Retain state in dropdown list

Whenever I have to deal with retaining state in my dropdown lists, my results seem to be hit and miss. In this example, I am making a form that takes the hex code of a colour, converts it to rgb code and displays a sample of the colour. (Just for fun and practice). I have used an array and nested ‘for’ loops to generate the six dropdown lists for the hex code. It won’t retain state. Could someone please just take a look and see why it doesn’t work? Thank you.

	$hex_array = array(0, 1, 2, 3, 4, 5, 6, 7, 8, 9, a, b, c, d, e, f);
	for ($i=1; $i<=6; $i++) {
	     $hex_digit = "digit" . $i;
	     print("<select name=\\"$hex_digit\\">");
	
 	     for ($j=0; $j<16; $j++) {
			if ($hex_digit == $j) {
				$selected = "selected=\\"selected\\" ";
			} else {
				$selected = "";
			}
			print("<option value=\\"$j\\" $selected>$hex_array[$j]</option>");
	     }
	
             print("</select> ");
	}

Hello,

$hex_digit = "digit" . $i; 

$hex_digit contains always “digit” and something, therefore, when you compare value of $hex_digit with $j then it is always FALSE, therefore, the variable $selected never contains “selected=\”$hex_digit\“>”.

Changed code here:

if ($hex_digit == 'digit'.$j) {
	$selected = "selected=\\"selected\\" ";
} else {
	$selected = "";
}

The lesson is that when faced with a conditional check which does not seem to behave always “var_dump()” the variables onto the page and look at the HTML source code if you cannot see the values dumped out.
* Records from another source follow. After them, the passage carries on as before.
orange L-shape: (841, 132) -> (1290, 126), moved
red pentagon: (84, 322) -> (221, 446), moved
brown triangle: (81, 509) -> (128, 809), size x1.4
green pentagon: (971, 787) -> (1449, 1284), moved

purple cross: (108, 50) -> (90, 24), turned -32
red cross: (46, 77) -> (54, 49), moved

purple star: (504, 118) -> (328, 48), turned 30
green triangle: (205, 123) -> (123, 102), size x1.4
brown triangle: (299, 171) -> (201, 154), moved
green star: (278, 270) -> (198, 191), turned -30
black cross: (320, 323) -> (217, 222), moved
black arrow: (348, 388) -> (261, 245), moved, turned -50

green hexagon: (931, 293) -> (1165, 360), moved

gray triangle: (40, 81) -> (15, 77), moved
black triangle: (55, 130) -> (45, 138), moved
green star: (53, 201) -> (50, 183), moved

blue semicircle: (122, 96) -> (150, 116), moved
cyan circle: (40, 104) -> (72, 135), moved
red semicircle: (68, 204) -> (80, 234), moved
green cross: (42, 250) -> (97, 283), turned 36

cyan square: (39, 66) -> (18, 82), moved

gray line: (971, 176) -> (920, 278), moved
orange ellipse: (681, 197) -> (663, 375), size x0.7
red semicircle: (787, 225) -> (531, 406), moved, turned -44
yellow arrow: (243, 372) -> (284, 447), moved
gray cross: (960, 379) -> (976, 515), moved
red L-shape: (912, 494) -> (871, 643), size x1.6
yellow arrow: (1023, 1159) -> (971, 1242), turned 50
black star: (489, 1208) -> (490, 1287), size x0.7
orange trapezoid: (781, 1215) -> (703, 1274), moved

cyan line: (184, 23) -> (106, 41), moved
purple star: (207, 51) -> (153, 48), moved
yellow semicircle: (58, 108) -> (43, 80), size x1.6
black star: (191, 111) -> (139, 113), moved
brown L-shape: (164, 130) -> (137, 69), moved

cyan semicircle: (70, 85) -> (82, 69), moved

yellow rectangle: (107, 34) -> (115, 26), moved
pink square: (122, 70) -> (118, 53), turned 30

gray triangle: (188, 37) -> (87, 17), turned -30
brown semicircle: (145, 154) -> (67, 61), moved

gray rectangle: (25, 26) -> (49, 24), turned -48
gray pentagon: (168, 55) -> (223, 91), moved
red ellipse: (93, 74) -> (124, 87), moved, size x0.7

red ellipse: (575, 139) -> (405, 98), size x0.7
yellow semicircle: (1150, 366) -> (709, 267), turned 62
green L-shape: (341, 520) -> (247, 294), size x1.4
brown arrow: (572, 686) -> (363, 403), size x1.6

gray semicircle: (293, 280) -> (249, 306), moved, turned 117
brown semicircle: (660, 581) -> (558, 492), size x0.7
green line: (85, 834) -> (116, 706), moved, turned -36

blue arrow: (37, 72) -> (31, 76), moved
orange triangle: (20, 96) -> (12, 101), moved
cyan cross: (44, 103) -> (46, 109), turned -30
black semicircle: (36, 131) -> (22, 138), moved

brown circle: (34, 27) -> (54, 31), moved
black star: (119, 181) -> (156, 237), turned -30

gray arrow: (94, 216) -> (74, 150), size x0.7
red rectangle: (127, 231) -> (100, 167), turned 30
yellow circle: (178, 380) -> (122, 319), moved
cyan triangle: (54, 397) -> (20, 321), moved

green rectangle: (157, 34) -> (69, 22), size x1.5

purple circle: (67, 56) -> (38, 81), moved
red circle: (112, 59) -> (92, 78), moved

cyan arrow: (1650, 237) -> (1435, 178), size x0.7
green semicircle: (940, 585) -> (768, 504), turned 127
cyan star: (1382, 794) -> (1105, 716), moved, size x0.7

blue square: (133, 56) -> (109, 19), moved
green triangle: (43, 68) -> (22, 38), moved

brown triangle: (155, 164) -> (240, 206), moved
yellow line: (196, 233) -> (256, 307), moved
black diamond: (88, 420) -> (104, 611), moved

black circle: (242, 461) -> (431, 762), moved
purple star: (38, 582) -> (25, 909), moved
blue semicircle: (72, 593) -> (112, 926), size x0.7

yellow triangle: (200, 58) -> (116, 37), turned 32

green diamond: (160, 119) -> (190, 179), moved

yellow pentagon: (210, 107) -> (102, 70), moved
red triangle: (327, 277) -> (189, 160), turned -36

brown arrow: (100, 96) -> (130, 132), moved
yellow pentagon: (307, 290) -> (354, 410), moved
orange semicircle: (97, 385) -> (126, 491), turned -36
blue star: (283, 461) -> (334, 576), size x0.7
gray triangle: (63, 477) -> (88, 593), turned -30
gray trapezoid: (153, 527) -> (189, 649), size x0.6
Don’t echo them, var_dump() them so you see what type they are and what value they contain.


    $hex_array = array(0, 1, 2, 3, 4, 5, 6, 7, 8, 9, a, b, c, d, e, f); 
    for ($i=1; $i<=6; $i++) { 
         $hex_digit = "digit" . $i; 
         print("<select name=\\"$hex_digit\\">"); 
     

          for ($j=0; $j<16; $j++) { 


// debug - uncomment the lines below

var_dump($hex_digit);
var_dump($j);


// your conditional check is here, if()

            if ($hex_digit == $j) { 
                $selected = "selected=\\"selected\\" "; 
            } else { 
                $selected = ""; 
            } 
            print("<option value=\\"$j\\" $selected>$hex_array[$j]</option>"); 
         } 
             
             print("</select> "); 
    }   

I am not detracting from jakub_polaks reply, just trying to help you by giving you a rule to work to.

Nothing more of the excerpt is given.